From: Russ Allbery (rra@stanford.edu)
Date: Mon Jun 03 2002 - 20:03:17 CDT
Henry Spencer <henry@spsystems.net> writes:
> I believe the distinction being referred to is not 16 vs 32, but 20 vs
> 32. The (insert sound of retching here) surrogates stretch the Unicode
> code space to (roughly speaking) 20 bits, not 32.
> My understanding is that even the ISO side of the house has now come
> down quite firmly against ever populating any of the 10646 code space
> beyond there, but 10646 does not actually say that out loud.

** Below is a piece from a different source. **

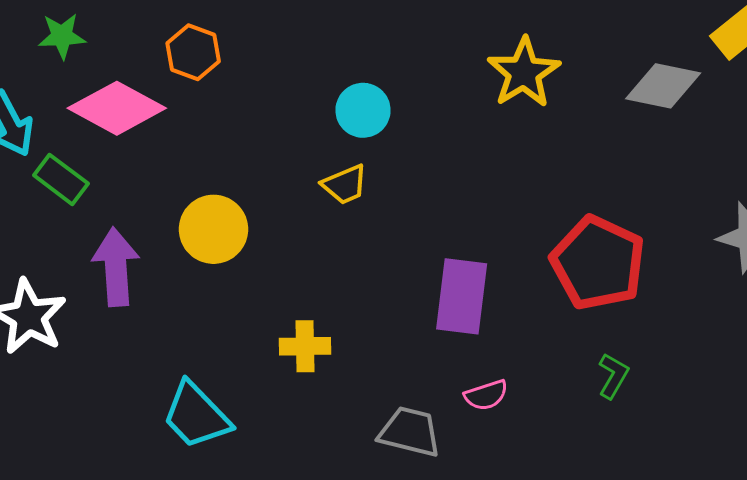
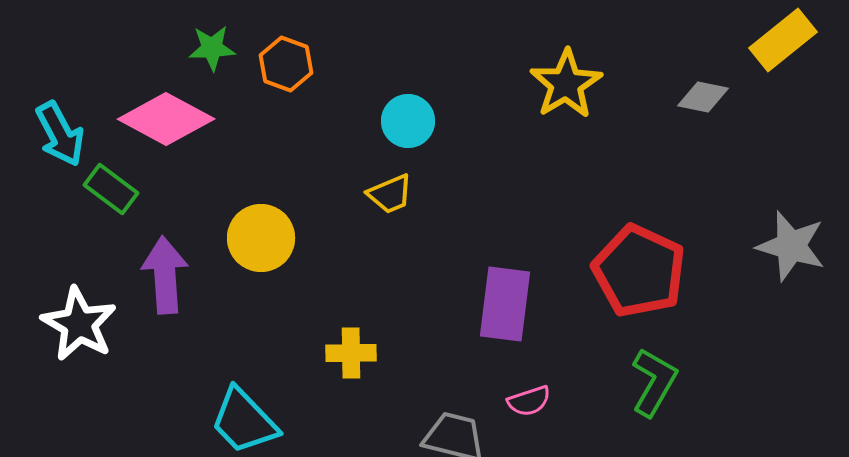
green star: (62, 36) -> (212, 48), moved
orange hexagon: (193, 52) -> (286, 64), moved
gray diamond: (663, 86) -> (703, 97), size x0.7
green L-shape: (613, 376) -> (654, 382), size x1.5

Yes, per recent discussion on the Unicode list they appear to be trying to
maintain the viability of the UTF-16 encoding (which is limited to about
20 bits) in perpetuity. That decision is predicated on the belief that
more space won't be needed to encode all of the world's characters,
though, so if that turns out to be incorrect for some unexpected reason, I
get the impression that the decision could be reconsidered.
I don't think that's likely to happen in the next decade at the very
least, though.
(Personally, I think that UTF-16 was a bad idea from the get-go, and I
think a lot of the Unicode people actually agree, but unfortunately it was
widely used by early adopters.)
-- Russ Allbery (rra@stanford.edu) <http://www.eyrie.org/~eagle/>